92-year-old former prisoner of war Neil McPherson. Picture: Ray Jordan

If there wasn’t enough emotion in the eerie misty stillness as first light started to break through Hellfire Pass in Thailand, it certainly flooded the senses when 92-year-old former prisoner of war Neil McPherson proudly came forward to lay a wreath.

An estimated 4000 people, with a strongly Australian and New Zealand representation, either made their way down to the pass itself, or because of the huge numbers, watched on the screen in the carpark. In fact most started arriving a little after 2am to secure a vantage point with others wedged into the cramped pass that leads to the memorial.

For Mr McPherson, who laid the wreath on behalf of the World War Prisoners of war who worked the infamous Death Railway, it was an emotional experience. “I was thinking that I was with prisoners who didn’t survive.”

But when asked whether he still felt any anger towards his captors he responded: “No, no, absolutely none.”

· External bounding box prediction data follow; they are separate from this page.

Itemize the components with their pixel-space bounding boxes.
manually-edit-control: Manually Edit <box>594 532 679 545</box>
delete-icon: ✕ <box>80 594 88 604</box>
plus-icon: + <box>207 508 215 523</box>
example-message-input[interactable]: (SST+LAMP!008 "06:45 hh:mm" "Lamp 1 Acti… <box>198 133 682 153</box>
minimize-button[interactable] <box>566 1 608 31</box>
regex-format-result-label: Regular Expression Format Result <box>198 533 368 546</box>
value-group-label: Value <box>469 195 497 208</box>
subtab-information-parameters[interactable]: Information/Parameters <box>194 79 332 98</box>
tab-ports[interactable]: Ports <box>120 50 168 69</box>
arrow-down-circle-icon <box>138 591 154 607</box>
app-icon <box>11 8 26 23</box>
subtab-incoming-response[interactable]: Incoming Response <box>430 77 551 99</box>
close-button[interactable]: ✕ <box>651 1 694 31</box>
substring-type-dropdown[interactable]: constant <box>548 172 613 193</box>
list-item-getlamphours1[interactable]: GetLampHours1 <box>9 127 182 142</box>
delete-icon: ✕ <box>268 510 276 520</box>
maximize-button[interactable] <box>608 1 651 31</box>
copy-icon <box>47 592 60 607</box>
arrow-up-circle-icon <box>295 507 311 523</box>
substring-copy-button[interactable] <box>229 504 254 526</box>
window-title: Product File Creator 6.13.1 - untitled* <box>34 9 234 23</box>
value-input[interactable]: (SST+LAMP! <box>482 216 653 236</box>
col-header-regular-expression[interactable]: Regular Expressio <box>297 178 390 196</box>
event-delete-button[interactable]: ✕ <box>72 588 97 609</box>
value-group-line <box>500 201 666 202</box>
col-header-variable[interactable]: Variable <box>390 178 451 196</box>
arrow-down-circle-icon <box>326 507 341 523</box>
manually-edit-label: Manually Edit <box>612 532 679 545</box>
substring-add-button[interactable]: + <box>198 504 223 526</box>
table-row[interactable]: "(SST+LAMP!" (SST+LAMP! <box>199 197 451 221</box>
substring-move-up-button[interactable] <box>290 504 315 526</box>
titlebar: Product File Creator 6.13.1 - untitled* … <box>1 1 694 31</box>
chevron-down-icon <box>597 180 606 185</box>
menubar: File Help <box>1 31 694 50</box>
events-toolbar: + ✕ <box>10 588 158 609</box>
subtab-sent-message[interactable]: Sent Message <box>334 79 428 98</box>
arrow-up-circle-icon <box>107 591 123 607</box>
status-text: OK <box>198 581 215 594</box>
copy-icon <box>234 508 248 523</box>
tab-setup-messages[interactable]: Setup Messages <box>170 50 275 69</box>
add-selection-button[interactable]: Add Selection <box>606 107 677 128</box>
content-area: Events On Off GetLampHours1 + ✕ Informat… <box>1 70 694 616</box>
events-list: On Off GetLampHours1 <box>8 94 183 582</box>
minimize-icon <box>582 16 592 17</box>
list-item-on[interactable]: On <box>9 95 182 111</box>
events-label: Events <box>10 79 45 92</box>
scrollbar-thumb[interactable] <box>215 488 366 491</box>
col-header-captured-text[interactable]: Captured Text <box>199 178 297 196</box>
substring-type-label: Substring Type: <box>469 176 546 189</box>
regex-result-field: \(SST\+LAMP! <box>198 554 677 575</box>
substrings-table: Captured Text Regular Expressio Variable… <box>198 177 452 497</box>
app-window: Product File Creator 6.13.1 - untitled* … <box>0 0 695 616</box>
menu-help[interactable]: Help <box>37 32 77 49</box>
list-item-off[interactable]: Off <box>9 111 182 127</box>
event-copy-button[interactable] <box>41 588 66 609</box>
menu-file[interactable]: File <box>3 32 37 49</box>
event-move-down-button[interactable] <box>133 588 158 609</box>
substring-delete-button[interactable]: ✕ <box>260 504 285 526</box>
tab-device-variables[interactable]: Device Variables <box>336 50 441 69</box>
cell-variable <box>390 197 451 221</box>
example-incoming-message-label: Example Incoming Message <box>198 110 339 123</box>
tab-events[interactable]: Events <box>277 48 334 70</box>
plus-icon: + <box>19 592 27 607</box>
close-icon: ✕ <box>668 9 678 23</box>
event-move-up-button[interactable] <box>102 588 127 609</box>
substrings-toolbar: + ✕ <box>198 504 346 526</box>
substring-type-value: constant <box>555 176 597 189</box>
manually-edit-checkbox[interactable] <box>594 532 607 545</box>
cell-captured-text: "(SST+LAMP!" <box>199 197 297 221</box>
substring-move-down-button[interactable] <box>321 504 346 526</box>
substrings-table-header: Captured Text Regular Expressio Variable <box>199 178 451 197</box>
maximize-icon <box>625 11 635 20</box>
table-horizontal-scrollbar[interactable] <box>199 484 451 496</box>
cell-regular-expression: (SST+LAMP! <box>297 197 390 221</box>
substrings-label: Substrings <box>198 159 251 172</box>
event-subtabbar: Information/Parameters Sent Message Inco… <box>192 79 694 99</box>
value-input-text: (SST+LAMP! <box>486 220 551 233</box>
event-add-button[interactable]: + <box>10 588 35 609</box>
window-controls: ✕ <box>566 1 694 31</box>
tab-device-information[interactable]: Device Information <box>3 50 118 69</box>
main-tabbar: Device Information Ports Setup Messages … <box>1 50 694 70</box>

And then with the faintest hit of a smile: “In fact half my grandchildren are Australian and half are Japanese, so that should give you an idea.”

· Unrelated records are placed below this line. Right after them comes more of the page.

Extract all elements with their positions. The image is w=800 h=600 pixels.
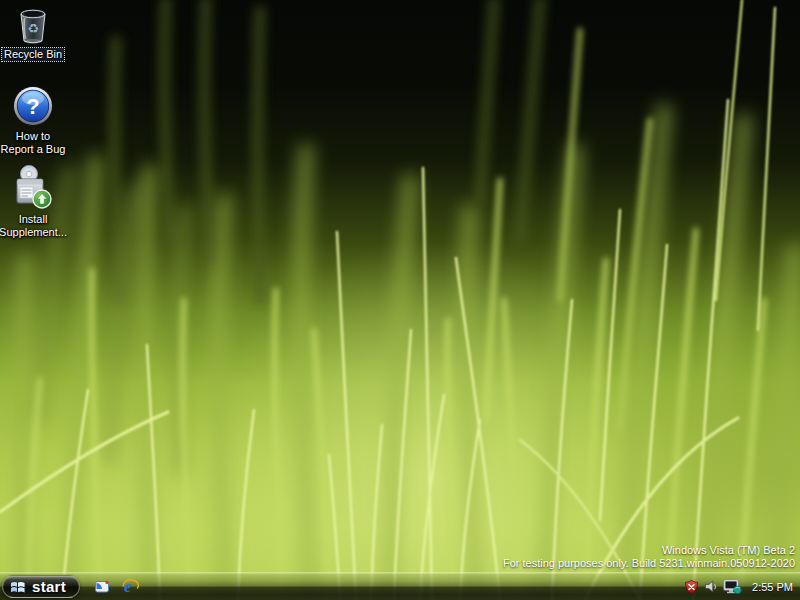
security-alert-icon[interactable]: [684, 579, 699, 595]
help-label-line2: Report a Bug: [1, 143, 66, 155]
quick-launch-app-window-icon[interactable]: [95, 579, 110, 594]
screen: ♻ Recycle Bin: [0, 0, 800, 600]
install-label-line1: Install: [19, 213, 48, 225]
windows-flag-icon: [10, 580, 26, 594]
internet-explorer-icon[interactable]: e: [121, 578, 139, 595]
grass-wallpaper: [0, 0, 800, 600]
build-watermark: Windows Vista (TM) Beta 2 For testing pu…: [503, 544, 795, 570]
recycle-bin-icon: ♻: [13, 6, 53, 46]
desktop-icon-recycle-bin[interactable]: ♻ Recycle Bin: [0, 6, 66, 61]
desktop-icon-label: Install Supplement...: [0, 213, 67, 239]
installer-package-icon: [11, 164, 55, 211]
taskbar-empty-area[interactable]: [139, 573, 684, 600]
watermark-line2: For testing purposes only. Build 5231.wi…: [503, 557, 795, 570]
question-mark-glyph: ?: [26, 94, 39, 119]
clock[interactable]: 2:55 PM: [752, 581, 793, 593]
desktop-icon-install-supplement[interactable]: Install Supplement...: [0, 164, 66, 239]
recycle-bin-label: Recycle Bin: [2, 48, 64, 61]
help-question-icon: ?: [11, 84, 55, 128]
recycle-symbol-glyph: ♻: [27, 21, 39, 36]
quick-launch-bar: e: [95, 578, 139, 595]
start-button-label: start: [32, 578, 66, 595]
system-tray: 2:55 PM: [684, 579, 800, 595]
help-label-line1: How to: [16, 130, 50, 142]
desktop[interactable]: ♻ Recycle Bin: [0, 0, 800, 600]
network-icon[interactable]: [723, 579, 742, 594]
desktop-icon-label: Recycle Bin: [2, 48, 64, 61]
watermark-line1: Windows Vista (TM) Beta 2: [503, 544, 795, 557]
taskbar: start e: [0, 573, 800, 600]
desktop-icon-how-to-report-a-bug[interactable]: ? How to Report a Bug: [0, 84, 66, 156]
install-label-line2: Supplement...: [0, 226, 67, 238]
desktop-icon-label: How to Report a Bug: [1, 130, 66, 156]
volume-icon[interactable]: [704, 579, 718, 594]
start-button[interactable]: start: [2, 575, 80, 598]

He also said that even when in the prison camps he and most of the Australians remembered Anzac Day.

“Yes, we always remembered it coming around when we were there.”

The notorious Thai Burma railway was built by Australian, British, Dutch and American prisoners of war with a significant number of Asian labourers. More than 12,000 Allied prisoners died in the appalling conditions and brutality on the line, while more than 80,000 of the 200,000 Asian workers also died.

Today there is an almost tranquil serenity about the place, with the walk down the well-maintained wooden steps through neatly managed gardens down the walk trail that taking you to the memorial at the end of Konyu Cutting, that became known as Hellfire Pass.

It is so far removed from what was experienced at this place 70 years ago.